● **Try it**: Print out each entry without alteration, and keep the pictures out.

________

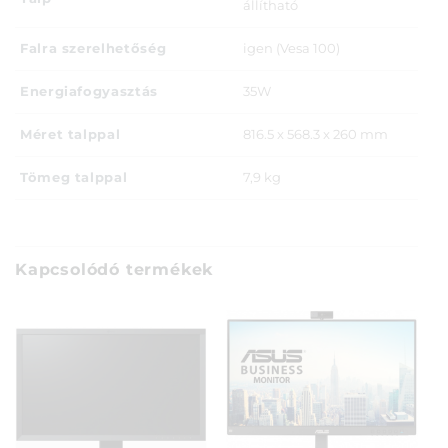
állítható
Falra szerelhetőség
igen (Vesa 100)
Energiafogyasztás
35W
Méret talppal
816.5 x 568.3 x 260 mm
Tömeg talppal
7,9 kg
Kapcsolódó termékek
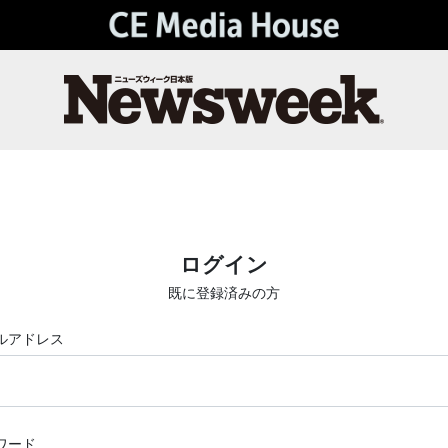
ログイン
既に登録済みの方
ルアドレス
ワード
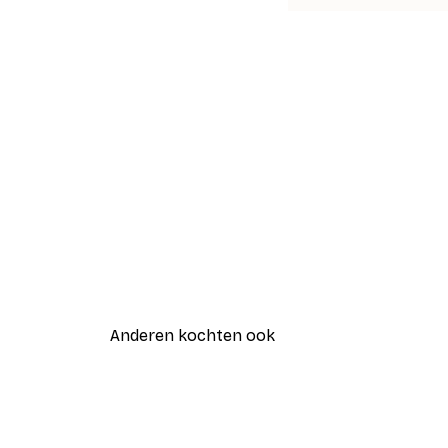
Anderen kochten ook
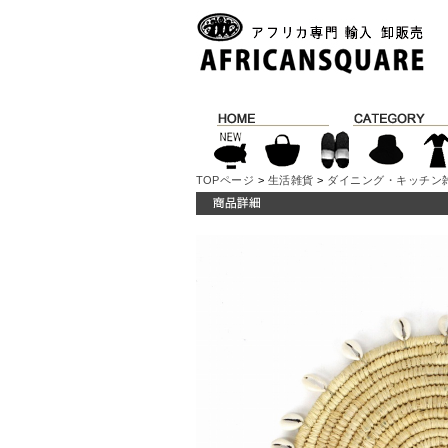
TOPページ
>
生活雑貨
>
ダイニング・キッチン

________

● **Reply to the task**:
állítható
Falra szerelhetőség
igen (Vesa 100)
Energiafogyasztás
35W
Méret talppal
816.5 x 568.3 x 260 mm
Tömeg talppal
7,9 kg
Kapcsolódó termékek
ログイン
既に登録済みの方
ルアドレス
ワード
Anderen kochten ook
TOPページ
>
生活雑貨
>
ダイニング・キッチン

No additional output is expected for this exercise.